-- INSTRUCTIONS FOR THE TASK --
In the listing below, find each line that holds "получивших" and list it.

-- DATASET CONTENT --
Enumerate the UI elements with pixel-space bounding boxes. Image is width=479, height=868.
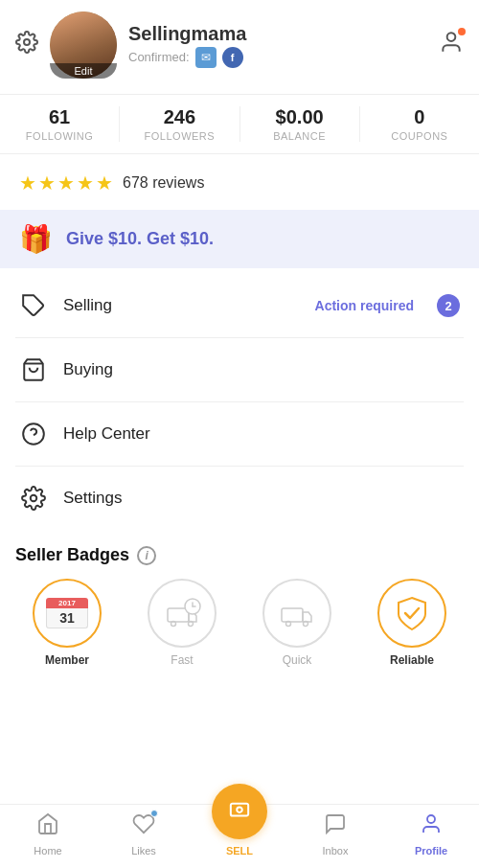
- badge-items-row: 2017 31 Member: [15, 579, 464, 667]
- nav-home[interactable]: Home: [0, 812, 96, 857]
- svg-point-15: [304, 622, 308, 627]
- sell-button[interactable]: [212, 784, 267, 839]
- svg-point-4: [23, 423, 44, 445]
- notification-dot: [458, 28, 466, 35]
- settings-label: Settings: [63, 489, 460, 508]
- svg-point-18: [427, 815, 435, 823]
- reviews-count: 678 reviews: [123, 174, 204, 192]
- stats-row: 61 FOLLOWING 246 FOLLOWERS $0.00 BALANCE…: [0, 94, 479, 154]
- badge-quick: Quick: [245, 579, 349, 667]
- svg-rect-13: [282, 608, 303, 622]
- bottom-nav: Home Likes SELL Inbox: [0, 804, 479, 868]
- menu-section: Selling Action required 2 Buying Help Ce…: [0, 274, 479, 530]
- info-icon[interactable]: i: [137, 546, 156, 565]
- confirmed-label: Confirmed:: [128, 50, 190, 64]
- badge-fast-circle: [148, 579, 217, 648]
- stat-coupons[interactable]: 0 COUPONS: [360, 106, 479, 142]
- help-menu-item[interactable]: Help Center: [15, 402, 464, 467]
- svg-point-14: [286, 622, 291, 627]
- seller-badges-section: Seller Badges i 2017 31 Member: [0, 530, 479, 667]
- buying-menu-item[interactable]: Buying: [15, 338, 464, 402]
- badge-reliable-label: Reliable: [390, 653, 434, 667]
- settings-icon[interactable]: [15, 31, 38, 59]
- balance-label: BALANCE: [240, 130, 359, 142]
- avatar[interactable]: Edit: [50, 11, 117, 79]
- profile-nav-label: Profile: [415, 845, 447, 857]
- badge-member: 2017 31 Member: [15, 579, 119, 667]
- coupons-label: COUPONS: [360, 130, 479, 142]
- settings-menu-item[interactable]: Settings: [15, 467, 464, 530]
- badge-quick-label: Quick: [283, 653, 312, 667]
- promo-text: Give $10. Get $10.: [66, 229, 214, 249]
- svg-point-0: [24, 39, 30, 45]
- badge-member-circle: 2017 31: [33, 579, 102, 648]
- likes-icon: [132, 812, 155, 841]
- likes-label: Likes: [131, 845, 156, 857]
- inbox-icon: [324, 812, 347, 841]
- stat-balance[interactable]: $0.00 BALANCE: [240, 106, 360, 142]
- following-value: 61: [0, 106, 119, 128]
- nav-inbox[interactable]: Inbox: [287, 812, 383, 857]
- nav-sell[interactable]: SELL: [192, 803, 287, 857]
- reviews-row[interactable]: ★★★★★ 678 reviews: [0, 162, 479, 204]
- promo-banner[interactable]: 🎁 Give $10. Get $10.: [0, 210, 479, 268]
- home-label: Home: [34, 845, 61, 857]
- selling-label: Selling: [63, 296, 300, 315]
- svg-rect-16: [231, 804, 248, 816]
- header-info: Sellingmama Confirmed: ✉ f: [128, 23, 439, 68]
- svg-point-6: [31, 495, 37, 502]
- confirmed-row: Confirmed: ✉ f: [128, 47, 439, 68]
- svg-point-9: [189, 622, 194, 627]
- badge-reliable-circle: [377, 579, 446, 648]
- following-label: FOLLOWING: [0, 130, 119, 142]
- badge-member-label: Member: [45, 653, 89, 667]
- profile-nav-icon: [420, 812, 443, 841]
- stat-following[interactable]: 61 FOLLOWING: [0, 106, 120, 142]
- svg-point-8: [171, 622, 176, 627]
- badges-title: Seller Badges: [15, 545, 129, 565]
- action-required-text: Action required: [315, 298, 414, 313]
- notifications-icon[interactable]: [439, 30, 464, 60]
- email-icon: ✉: [195, 47, 217, 68]
- likes-notification-dot: [150, 810, 158, 817]
- stat-followers[interactable]: 246 FOLLOWERS: [120, 106, 240, 142]
- gear-menu-icon: [19, 484, 48, 513]
- facebook-icon: f: [222, 47, 243, 68]
- help-icon: [19, 420, 48, 448]
- edit-label: Edit: [50, 63, 117, 79]
- svg-point-17: [237, 807, 242, 812]
- nav-profile[interactable]: Profile: [383, 812, 479, 857]
- star-rating: ★★★★★: [19, 171, 115, 194]
- balance-value: $0.00: [240, 106, 359, 128]
- tag-icon: [19, 291, 48, 320]
- shopping-bag-icon: [19, 355, 48, 384]
- coupons-value: 0: [360, 106, 479, 128]
- help-label: Help Center: [63, 424, 460, 444]
- selling-menu-item[interactable]: Selling Action required 2: [15, 274, 464, 338]
- badge-reliable: Reliable: [360, 579, 464, 667]
- selling-badge: 2: [437, 294, 460, 317]
- nav-likes[interactable]: Likes: [96, 812, 192, 857]
- followers-value: 246: [120, 106, 239, 128]
- profile-header: Edit Sellingmama Confirmed: ✉ f: [0, 0, 479, 86]
- svg-point-1: [447, 33, 456, 41]
- home-icon: [36, 812, 59, 841]
- badge-fast-label: Fast: [171, 653, 193, 667]
- badge-quick-circle: [262, 579, 331, 648]
- followers-label: FOLLOWERS: [120, 130, 239, 142]
- inbox-label: Inbox: [323, 845, 349, 857]
- username: Sellingmama: [128, 23, 439, 45]
- sell-label: SELL: [226, 845, 253, 857]
- badge-fast: Fast: [130, 579, 234, 667]
- gift-icon: 🎁: [19, 223, 53, 255]
- buying-label: Buying: [63, 360, 460, 379]
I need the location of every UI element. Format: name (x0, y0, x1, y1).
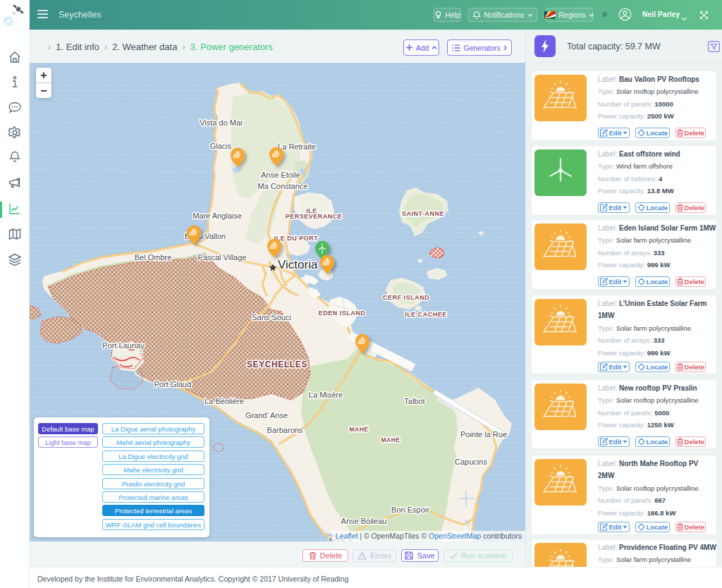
svg-text:Barbarons: Barbarons (267, 426, 303, 434)
svg-text:Ma Constance: Ma Constance (258, 182, 308, 190)
svg-text:SEYCHELLES: SEYCHELLES (247, 360, 307, 369)
svg-text:ILE DU PORT: ILE DU PORT (274, 235, 319, 242)
svg-text:Pointe la Rue: Pointe la Rue (460, 430, 507, 439)
svg-text:PERSEVERANCE: PERSEVERANCE (286, 213, 343, 220)
svg-text:La Misère: La Misère (309, 391, 343, 399)
svg-text:Glacis: Glacis (210, 142, 232, 150)
svg-text:Anse Boileau: Anse Boileau (341, 517, 387, 525)
svg-text:EDEN ISLAND: EDEN ISLAND (319, 310, 366, 317)
svg-text:Anse Etoile: Anse Etoile (261, 171, 300, 179)
svg-text:La Béolière: La Béolière (204, 397, 244, 405)
svg-text:Mare Anglaise: Mare Anglaise (192, 212, 242, 220)
svg-text:Victoria: Victoria (278, 258, 318, 271)
svg-text:MAHÉ: MAHÉ (381, 436, 400, 443)
svg-text:Port Launay: Port Launay (102, 341, 145, 350)
svg-text:SAINT-ANNE: SAINT-ANNE (402, 210, 444, 217)
svg-text:Grand' Anse: Grand' Anse (245, 411, 288, 419)
svg-text:Talbot: Talbot (404, 397, 424, 405)
svg-text:MAHÉ: MAHÉ (349, 426, 368, 433)
svg-text:La Retraite: La Retraite (278, 142, 316, 151)
svg-text:Vista do Mar: Vista do Mar (200, 118, 243, 127)
svg-text:Bon Espoir: Bon Espoir (391, 506, 429, 514)
svg-text:Pascal Village: Pascal Village (198, 253, 247, 262)
svg-text:Sans Souci: Sans Souci (252, 313, 291, 321)
svg-text:Capucins: Capucins (455, 458, 487, 466)
svg-text:Port Glaud: Port Glaud (154, 380, 192, 388)
svg-text:CERF ISLAND: CERF ISLAND (383, 294, 429, 301)
svg-text:ILE CACHEE: ILE CACHEE (405, 311, 447, 318)
svg-text:Bel Ombre: Bel Ombre (135, 253, 172, 262)
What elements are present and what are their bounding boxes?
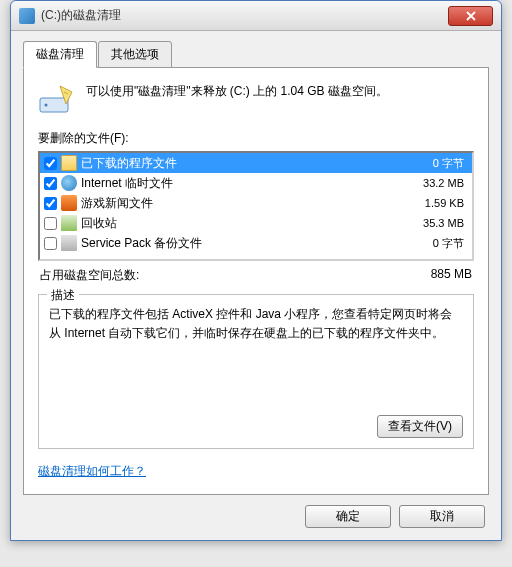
- disk-cleanup-icon: [38, 82, 74, 118]
- file-checkbox[interactable]: [44, 177, 57, 190]
- close-icon: [466, 11, 476, 21]
- content-area: 磁盘清理 其他选项 可以使用"磁盘清理"来释放 (C:) 上的 1.04 GB …: [11, 31, 501, 540]
- tab-other-options[interactable]: 其他选项: [98, 41, 172, 68]
- total-label: 占用磁盘空间总数:: [40, 267, 139, 284]
- file-size: 0 字节: [433, 156, 468, 171]
- description-title: 描述: [47, 287, 79, 304]
- tab-strip: 磁盘清理 其他选项: [23, 41, 489, 68]
- window-title: (C:)的磁盘清理: [41, 7, 448, 24]
- file-list[interactable]: 已下载的程序文件0 字节Internet 临时文件33.2 MB游戏新闻文件1.…: [38, 151, 474, 261]
- description-group: 描述 已下载的程序文件包括 ActiveX 控件和 Java 小程序，您查看特定…: [38, 294, 474, 449]
- file-checkbox[interactable]: [44, 197, 57, 210]
- game-icon: [61, 195, 77, 211]
- dialog-buttons: 确定 取消: [23, 495, 489, 528]
- file-checkbox[interactable]: [44, 217, 57, 230]
- description-text: 已下载的程序文件包括 ActiveX 控件和 Java 小程序，您查看特定网页时…: [49, 305, 463, 395]
- file-checkbox[interactable]: [44, 157, 57, 170]
- app-icon: [19, 8, 35, 24]
- files-label: 要删除的文件(F):: [38, 130, 474, 147]
- recycle-icon: [61, 215, 77, 231]
- file-row[interactable]: 游戏新闻文件1.59 KB: [40, 193, 472, 213]
- ie-icon: [61, 175, 77, 191]
- file-size: 1.59 KB: [425, 197, 468, 209]
- intro-row: 可以使用"磁盘清理"来释放 (C:) 上的 1.04 GB 磁盘空间。: [38, 82, 474, 118]
- view-files-button[interactable]: 查看文件(V): [377, 415, 463, 438]
- svg-point-1: [45, 104, 48, 107]
- cancel-button[interactable]: 取消: [399, 505, 485, 528]
- file-name: 回收站: [81, 215, 419, 232]
- file-name: Service Pack 备份文件: [81, 235, 429, 252]
- file-row[interactable]: Service Pack 备份文件0 字节: [40, 233, 472, 253]
- file-size: 0 字节: [433, 236, 468, 251]
- total-value: 885 MB: [431, 267, 472, 284]
- ok-button[interactable]: 确定: [305, 505, 391, 528]
- file-name: 游戏新闻文件: [81, 195, 421, 212]
- sp-icon: [61, 235, 77, 251]
- disk-cleanup-window: (C:)的磁盘清理 磁盘清理 其他选项 可以使用"磁盘清理"来释放 (C:): [10, 0, 502, 541]
- file-checkbox[interactable]: [44, 237, 57, 250]
- titlebar[interactable]: (C:)的磁盘清理: [11, 1, 501, 31]
- intro-text: 可以使用"磁盘清理"来释放 (C:) 上的 1.04 GB 磁盘空间。: [86, 82, 388, 118]
- file-size: 33.2 MB: [423, 177, 468, 189]
- file-row[interactable]: Internet 临时文件33.2 MB: [40, 173, 472, 193]
- tab-cleanup[interactable]: 磁盘清理: [23, 41, 97, 68]
- svg-rect-0: [40, 98, 68, 112]
- file-row[interactable]: 已下载的程序文件0 字节: [40, 153, 472, 173]
- file-name: 已下载的程序文件: [81, 155, 429, 172]
- close-button[interactable]: [448, 6, 493, 26]
- file-row[interactable]: 回收站35.3 MB: [40, 213, 472, 233]
- file-size: 35.3 MB: [423, 217, 468, 229]
- cleanup-panel: 可以使用"磁盘清理"来释放 (C:) 上的 1.04 GB 磁盘空间。 要删除的…: [23, 67, 489, 495]
- total-row: 占用磁盘空间总数: 885 MB: [38, 261, 474, 292]
- folder-icon: [61, 155, 77, 171]
- how-it-works-link[interactable]: 磁盘清理如何工作？: [38, 463, 146, 480]
- file-name: Internet 临时文件: [81, 175, 419, 192]
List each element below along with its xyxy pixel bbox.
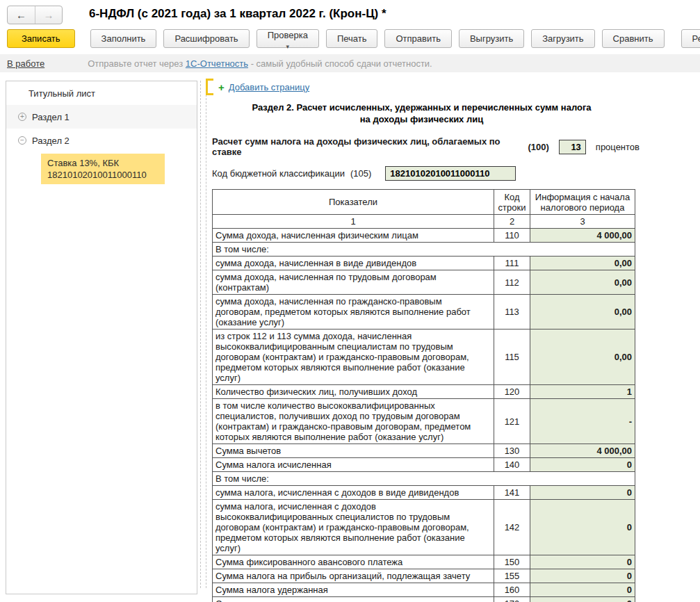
forward-arrow-icon: → (44, 9, 54, 21)
table-row: сумма дохода, начисленная по трудовым до… (213, 270, 635, 295)
panel-splitter[interactable] (200, 81, 206, 588)
table-row: Количество физических лиц, получивших до… (213, 385, 635, 399)
row-value-field[interactable]: - (530, 399, 635, 444)
forward-button[interactable]: → (35, 6, 62, 24)
dropdown-arrow-icon: ▾ (286, 43, 289, 50)
save-button[interactable]: Записать (7, 29, 75, 48)
row-code-cell: 113 (494, 295, 530, 330)
table-row: Сумма вычетов1304 000,00 (213, 444, 635, 458)
sidebar-item-section-1[interactable]: Раздел 1 (6, 105, 197, 129)
page-title: 6-НДФЛ (с 2021 года) за 1 квартал 2022 г… (89, 7, 386, 21)
column-number: 3 (530, 215, 635, 229)
kbk-field[interactable]: 18210102010011000110 (385, 166, 516, 181)
row-label-cell: сумма дохода, начисленная в виде дивиден… (213, 257, 494, 270)
collapse-icon[interactable] (18, 136, 26, 145)
row-value-field[interactable]: 4 000,00 (530, 444, 635, 458)
section-title-line2: на доходы физических лиц (209, 113, 635, 125)
row-label-cell: Количество физических лиц, получивших до… (213, 385, 494, 399)
row-code-cell: 150 (494, 555, 530, 569)
row-code-cell: 120 (494, 385, 530, 399)
row-value-field[interactable]: 0,00 (530, 257, 635, 270)
table-row: Сумма дохода, начисленная физическим лиц… (213, 229, 635, 243)
table-row: Сумма фиксированного авансового платежа1… (213, 555, 635, 569)
group-label-cell: В том числе: (213, 472, 635, 486)
row-value-field[interactable]: 0 (530, 597, 635, 602)
toolbar: Записать ЗаполнитьРасшифроватьПроверка ▾… (0, 29, 700, 53)
row-value-field[interactable]: 0,00 (530, 270, 635, 295)
row-value-field[interactable]: 0 (530, 486, 635, 500)
header-indicators: Показатели (213, 190, 494, 215)
row-code-cell: 111 (494, 257, 530, 270)
load-button[interactable]: Загрузить (531, 29, 594, 48)
row-value-field[interactable]: 0 (530, 500, 635, 555)
table-row: сумма дохода, начисленная по гражданско-… (213, 295, 635, 330)
table-row: Сумма налога, не удержанная налоговым аг… (213, 597, 635, 602)
row-value-field[interactable]: 0 (530, 583, 635, 597)
row-value-field[interactable]: 0 (530, 458, 635, 472)
kbk-row: Код бюджетной классификации (105) 182101… (212, 166, 640, 181)
check-button[interactable]: Проверка ▾ (257, 29, 319, 48)
table-row: сумма дохода, начисленная в виде дивиден… (213, 257, 635, 270)
tax-rate-label: Расчет сумм налога на доходы физических … (212, 136, 522, 157)
sidebar-item-section-2[interactable]: Раздел 2 (6, 129, 197, 152)
send-button[interactable]: Отправить (384, 29, 451, 48)
fill-button[interactable]: Заполнить (90, 29, 157, 48)
compare-button[interactable]: Сравнить (602, 29, 665, 48)
registry-button[interactable]: Реестр (681, 29, 700, 48)
promo-prefix: Отправьте отчет через (88, 58, 186, 69)
row-value-field[interactable]: 0 (530, 555, 635, 569)
tax-rate-row: Расчет сумм налога на доходы физических … (212, 136, 640, 157)
row-value-field[interactable]: 4 000,00 (530, 229, 635, 243)
table-row: Сумма налога исчисленная1400 (213, 458, 635, 472)
status-bar: В работе Отправьте отчет через 1С-Отчетн… (0, 54, 700, 72)
selected-page-chip[interactable]: Ставка 13%, КБК 18210102010011000110 (41, 154, 165, 184)
sidebar-item-title-page[interactable]: Титульный лист (6, 81, 197, 105)
table-row: В том числе: (213, 472, 635, 486)
1c-reporting-link[interactable]: 1С-Отчетность (186, 58, 248, 69)
navigation-buttons: ← → (7, 6, 63, 24)
row-code-cell: 160 (494, 583, 530, 597)
tax-rate-field[interactable]: 13 (559, 140, 586, 154)
tree-item-label: Раздел 2 (32, 136, 70, 146)
kbk-line-code: (105) (350, 168, 371, 179)
row-label-cell: в том числе количество высококвалифициро… (213, 399, 494, 444)
unload-button[interactable]: Выгрузить (459, 29, 524, 48)
sidebar-item-rate-13-kbk[interactable]: Ставка 13%, КБК 18210102010011000110 (6, 152, 197, 190)
header-line-code: Код строки (494, 190, 530, 215)
row-code-cell: 115 (494, 330, 530, 385)
kbk-label: Код бюджетной классификации (212, 168, 345, 179)
row-code-cell: 112 (494, 270, 530, 295)
row-value-field[interactable]: 0,00 (530, 330, 635, 385)
row-label-cell: Сумма фиксированного авансового платежа (213, 555, 494, 569)
row-label-cell: Сумма налога, не удержанная налоговым аг… (213, 597, 494, 602)
report-state-link[interactable]: В работе (7, 58, 44, 69)
report-table: Показатели Код строки Информация с начал… (212, 189, 635, 602)
table-row: сумма налога, исчисленная с доходов в ви… (213, 486, 635, 500)
tree-item-label: Титульный лист (29, 88, 95, 99)
table-row: Сумма налога на прибыль организаций, под… (213, 569, 635, 583)
row-label-cell: Сумма налога исчисленная (213, 458, 494, 472)
row-value-field[interactable]: 0,00 (530, 295, 635, 330)
group-label-cell: В том числе: (213, 243, 635, 257)
back-arrow-icon: ← (16, 9, 26, 21)
row-code-cell: 110 (494, 229, 530, 243)
row-code-cell: 140 (494, 458, 530, 472)
add-icon: + (218, 81, 225, 93)
row-code-cell: 130 (494, 444, 530, 458)
expand-icon[interactable] (18, 113, 26, 121)
back-button[interactable]: ← (8, 6, 35, 24)
table-row: из строк 112 и 113 сумма дохода, начисле… (213, 330, 635, 385)
decipher-button[interactable]: Расшифровать (163, 29, 249, 48)
promo-text: Отправьте отчет через 1С-Отчетность - са… (88, 58, 432, 69)
tax-rate-suffix: процентов (596, 142, 640, 152)
row-label-cell: Сумма налога удержанная (213, 583, 494, 597)
row-label-cell: из строк 112 и 113 сумма дохода, начисле… (213, 330, 494, 385)
row-label-cell: Сумма налога на прибыль организаций, под… (213, 569, 494, 583)
row-label-cell: сумма дохода, начисленная по гражданско-… (213, 295, 494, 330)
add-page-link[interactable]: Добавить страницу (229, 82, 309, 92)
row-value-field[interactable]: 0 (530, 569, 635, 583)
print-button[interactable]: Печать (326, 29, 378, 48)
column-number: 1 (213, 215, 494, 229)
row-value-field[interactable]: 1 (530, 385, 635, 399)
column-number-row: 1 2 3 (213, 215, 635, 229)
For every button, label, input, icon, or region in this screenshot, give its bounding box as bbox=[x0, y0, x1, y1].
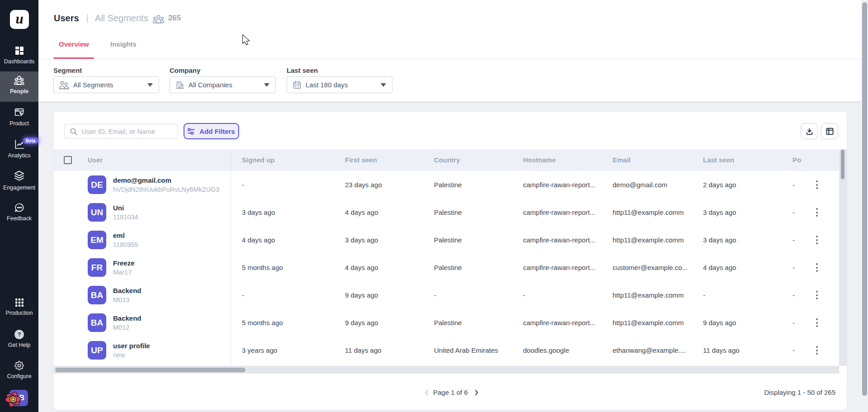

-- REPLY --
table-row: Количество физических лиц, получивших до… (213, 385, 635, 399)
row-label-cell: Количество физических лиц, получивших до… (213, 385, 494, 399)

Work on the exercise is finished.